[Supplied material]
****************

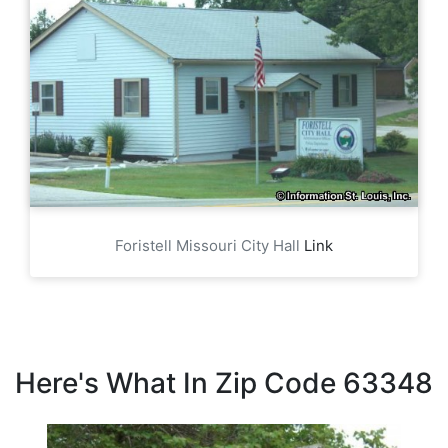
Foristell Missouri City Hall
Link
Here's What In Zip Code 63348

****************

From the first line to the last, please copy the data exactly, with the pictures left out.

[Completed task]
Foristell Missouri City Hall
Link
Here's What In Zip Code 63348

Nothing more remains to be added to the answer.